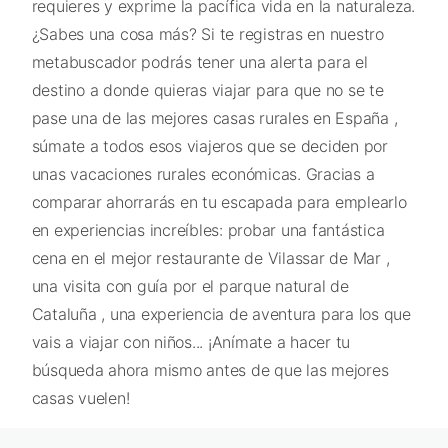
requieres y exprime la pacífica vida en la naturaleza.
¿Sabes una cosa más? Si te registras en nuestro
metabuscador podrás tener una alerta para el
destino a donde quieras viajar para que no se te
pase una de las mejores casas rurales en España ,
súmate a todos esos viajeros que se deciden por
unas vacaciones rurales económicas. Gracias a
comparar ahorrarás en tu escapada para emplearlo
en experiencias increíbles: probar una fantástica
cena en el mejor restaurante de Vilassar de Mar ,
una visita con guía por el parque natural de
Cataluña , una experiencia de aventura para los que
vais a viajar con niños... ¡Anímate a hacer tu
búsqueda ahora mismo antes de que las mejores
casas vuelen!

| EXERCISE GOAL |
Copy every line of the listing that includes the string "rurales".

| TASK RESPONSE |
pase una de las mejores casas rurales en España ,
unas vacaciones rurales económicas. Gracias a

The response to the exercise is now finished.